Chronologisch eindigt het boek Openbaring in 21:1-8. Hier wordt gesproken over God bij de mensen… Hij zal bij hen wonen… en God Zelf zal bij hen zijn. Het is de situatie, beschreven in 1 Korintiërs 15:28 waar we kunnen lezen dat de Zoon van God Zich na Zijn duizendjarig heerschappij over de gehele aarde aan God Zelf zal onderwerpen, zodat God alles in allen zal zijn. Deze situatie vinden we terug in Openbaring 21:1-8. In Openbaring 21:9-22:5 vinden we echter een andere situatie. Niet omdat we dit gedeelte vergeestelijken, maar juist letterlijk nemen. Het gaat in dit gedeelte over het Messiaanse vrederijk, dat in het boek Openbaring wel werd aangekondigd, maar nog niet werd beschreven en waar nog steeds sprake is van de troon van God en de troon van het Lam. Er wordt nog steeds gesproken over jaren en maanden, terwijl in de eeuwigheid de tijdsberekening volledig zal ontbreken. Een eeuwigheid met jaren en maanden is geen eeuwigheid! Er is in dit gedeelte nog steeds sprake van koningen en volkeren en van mensen die genezing nodig hebben. De Here God wordt ook nog steeds bij zijn verbondsnaam ‘Jahweh’ genoemd (vers 22), dat nog duidt op een speciale relatie met zijn verbondsvolk Israël. In de eeuwigheid houden al deze dingen op, vandaar dat we aan mogen nemen dat het in Openbaring 21:9-22:5, zonder de dingen te vergeestelijken, over het vrederijk gaat.

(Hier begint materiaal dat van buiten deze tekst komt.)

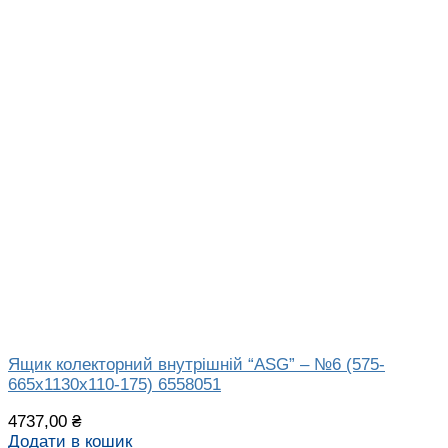
Ящик колекторний внутрішній “ASG” – №6 (575-
665x1130x110-175) 6558051
4737,00
₴
Додати в кошик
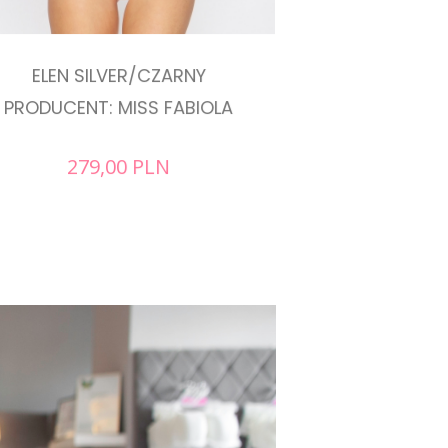
ELEN SILVER/CZARNY
PRODUCENT: MISS FABIOLA
279,00
PLN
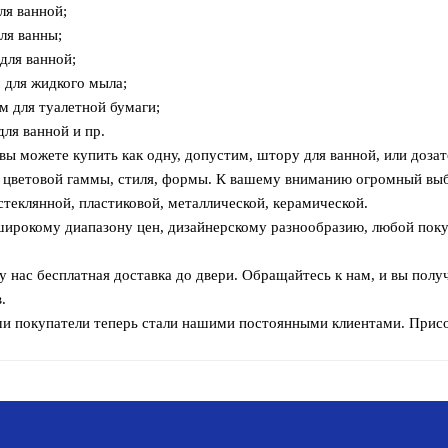
ля ванной;
ля ванны;
для ванной;
м для жидкого мыла;
м для туалетной бумаги;
для ванной и пр.
вы можете купить как одну, допустим, штору для ванной, или дозат
 цветовой гаммы, стиля, формы. К вашему вниманию огромный вы
стеклянной, пластиковой, металлической, керамической.
широкому диапазону цен, дизайнерскому разнообразию, любой поку
.
 у нас бесплатная доставка до двери. Обращайтесь к нам, и вы по
.
и покупатели теперь стали нашими постоянными клиентами. Присо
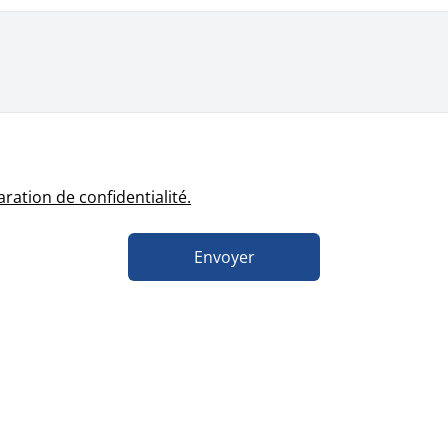
aration de confidentialité.
Envoyer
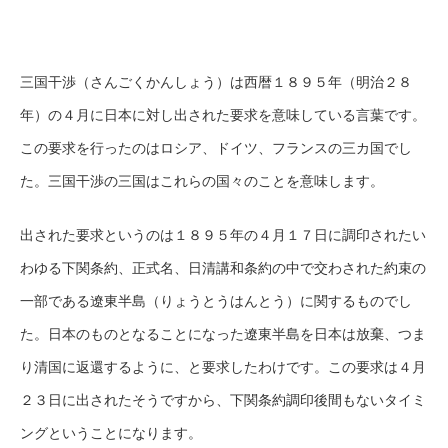
三国干渉（さんごくかんしょう）は西暦１８９５年（明治２８
年）の４月に日本に対し出された要求を意味している言葉です。
この要求を行ったのはロシア、ドイツ、フランスの三カ国でし
た。三国干渉の三国はこれらの国々のことを意味します。
出された要求というのは１８９５年の４月１７日に調印されたい
わゆる下関条約、正式名、日清講和条約の中で交わされた約束の
一部である遼東半島（りょうとうはんとう）に関するものでし
た。日本のものとなることになった遼東半島を日本は放棄、つま
り清国に返還するように、と要求したわけです。この要求は４月
２３日に出されたそうですから、下関条約調印後間もないタイミ
ングということになります。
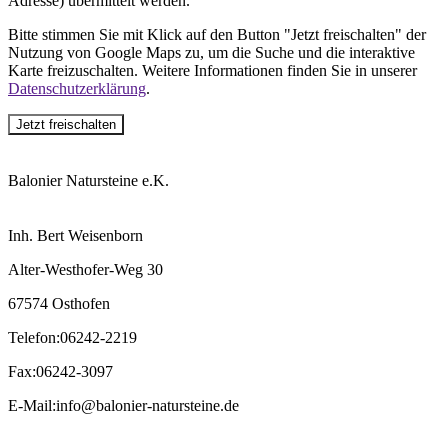
Adresse) übermittelt werden.
Bitte stimmen Sie mit Klick auf den Button "Jetzt freischalten" der
Nutzung von Google Maps zu, um die Suche und die interaktive
Karte freizuschalten. Weitere Informationen finden Sie in unserer
Datenschutzerklärung
.
Jetzt freischalten
Balonier Natursteine e.K.
Inh. Bert Weisenborn
Alter-Westhofer-Weg 30
67574 Osthofen
Telefon
:
06242-2219
Fax
:
06242-3097
E-Mail
:
info@balonier-natursteine.de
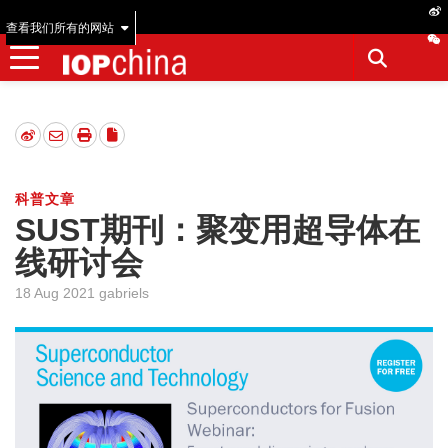
查看我们所有的网站
科普文章
SUST期刊：聚变用超导体在
线研讨会
18 Aug 2021 gabriels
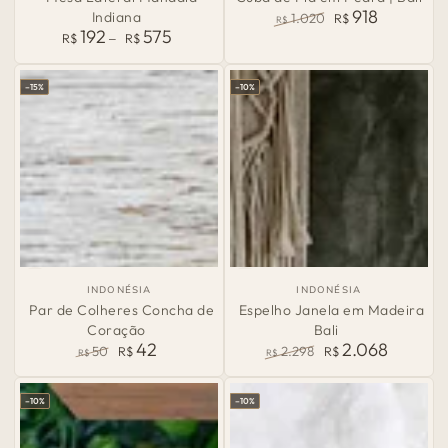
Origem:
Origem:
918
Indiana
1.020
R$
R$
192
575
Preço
Preço
Preço
R$
R$
normal
normal
de
venda
–15%
–10%
País
País
INDONÉSIA
INDONÉSIA
de
de
Par de Colheres Concha de
Espelho Janela em Madeira
Origem:
Origem:
Coração
Bali
42
2.068
50
R$
2.298
R$
R$
R$
Preço
Preço
Preço
Preço
normal
de
normal
de
–10%
–10%
venda
venda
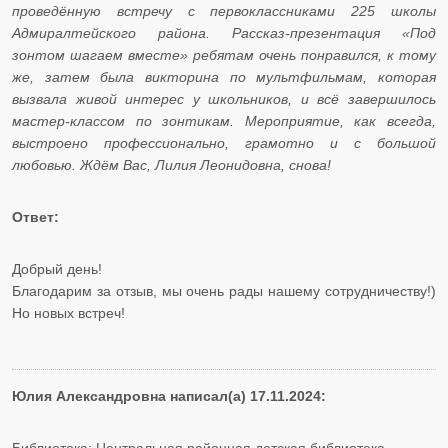
проведённую встречу с первоклассниками 225 школы
Адмиралтейского района. Рассказ-презентация «Под
зонтом шагаем вместе» ребятам очень понравился, к тому
же, затем была викторина по мультфильмам, которая
вызвала живой интерес у школьников, и всё завершилось
мастер-классом по зонтикам. Мероприятие, как всегда,
выстроено профессионально, грамотно и с большой
любовью. Ждём Вас, Лилия Леонидовна, снова!
Ответ:
Добрый день!
Благодарим за отзыв, мы очень рады нашему сотрудничеству!)
Но новых встреч!
Юлия Александровна написал(а) 17.11.2024:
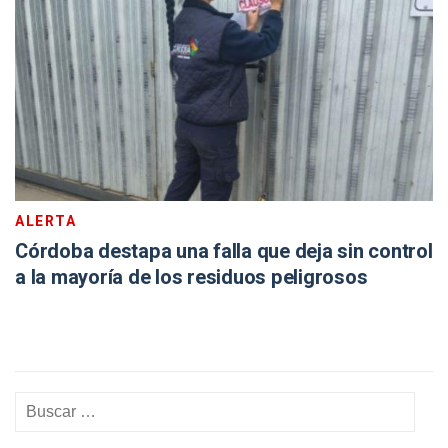
ALERTA
Córdoba destapa una falla que deja sin control
a la mayoría de los residuos peligrosos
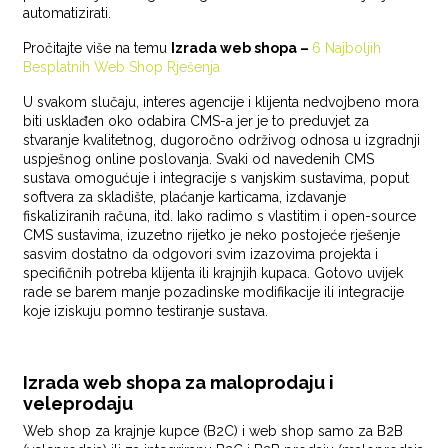
automatizirati.
Pročitajte više na temu
Izrada web shopa –
6 Najboljih
Besplatnih Web Shop Rješenja
U svakom slučaju, interes agencije i klijenta nedvojbeno mora
biti usklađen oko odabira CMS-a jer je to preduvjet za
stvaranje kvalitetnog, dugoročno održivog odnosa u izgradnji
uspješnog online poslovanja. Svaki od navedenih CMS
sustava omogućuje i integracije s vanjskim sustavima, poput
softvera za skladište, plaćanje karticama, izdavanje
fiskaliziranih računa, itd. Iako radimo s vlastitim i open-source
CMS sustavima, izuzetno rijetko je neko postojeće rješenje
sasvim dostatno da odgovori svim izazovima projekta i
specifičnih potreba klijenta ili krajnjih kupaca. Gotovo uvijek
rade se barem manje pozadinske modifikacije ili integracije
koje iziskuju pomno testiranje sustava.
Izrada web shopa za maloprodaju i
veleprodaju
Web shop za krajnje kupce (B2C) i web shop samo za B2B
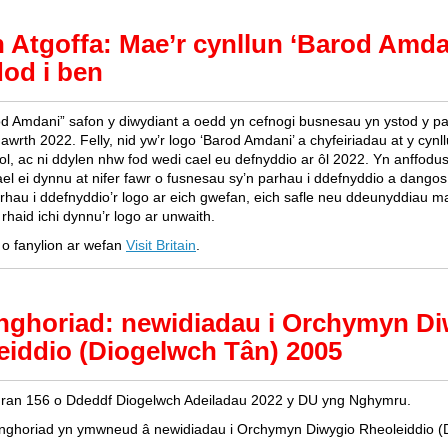
 Atgoffa: Mae’r cynllun ‘Barod Amda
dod i ben
d Amdani” safon y diwydiant a oedd yn cefnogi busnesau yn ystod y pa
wrth 2022. Felly, nid yw’r logo ‘Barod Amdani’ a chyfeiriadau at y cynl
ol, ac ni ddylen nhw fod wedi cael eu defnyddio ar ôl 2022. Yn anffodu
ael ei dynnu at nifer fawr o fusnesau sy’n parhau i ddefnyddio a dangos
rhau i ddefnyddio’r logo ar eich gwefan, eich safle neu ddeunyddiau m
 rhaid ichi dynnu’r logo ar unwaith.
o fanylion ar wefan
Visit Britain
.
ghoriad: newidiadau i Orchymyn Di
eiddio (Diogelwch Tân) 2005
ran 156 o Ddeddf Diogelwch Adeiladau 2022 y DU yng Nghymru.
nghoriad yn ymwneud â newidiadau i Orchymyn Diwygio Rheoleiddio (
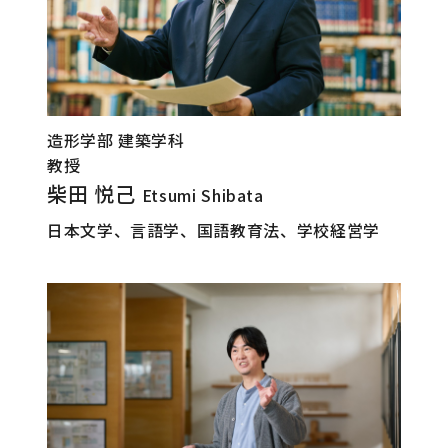
造形学部 建築学科
教授
柴田 悦己
Etsumi Shibata
日本文学、言語学、国語教育法、学校経営学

Openbaring 21:8 eindigt met het oordeel over de lafhartigen, ongelovigen, verfoeilijken, moordenaars, hoereerders, tovenaars, afgodendienaars en leugenaars: hun deel is de poel, die brandt van vuur en zwavel, de tweede dood. De poel des vuurs is het vreselijk oordeel dat over hen komt die Christus hebben verworpen. Het is een poel des vuurs die tot in alle eeuwigheden brandt. De Bijbel leert ons dat er maar één manier is om behouden te worden en dat is door het geloof in de Here Jezus. Door de zondeval is de zonde tot ieder mens doorgedrongen en is de gehele wereld onder Gods oordeel terecht gekomen. Je hoeft er in principe niets voor te doen om verloren te gaan, want in deze verloren toestand wordt ieder mens geboren. De Here Jezus leert ons in Johannes 3:18: “Wie in Hem gelooft, wordt niet veroordeeld, wie niet gelooft, is reeds veroordeeld.” Een mens komt niet pas onder Gods oordeel op het moment waarop hij Christus verwerpt… nee, ieder mens wordt onder Gods oordeel geboren en blijft onder dit oordeel, totdat hij Christus als zijn Heiland aanvaard.

Vragen die bij ons opkomen: hoelang is de eeuwigheid en hoe vergaat het hen die nog nooit van de Here Jezus gehoord hebben, moeten wij maar aan God overlaten. De Bijbel leert ons dat mensen zonder Jezus verloren zijn… daar moeten wij het mee doen en daar dragen ook wij verantwoordelijkheid voor.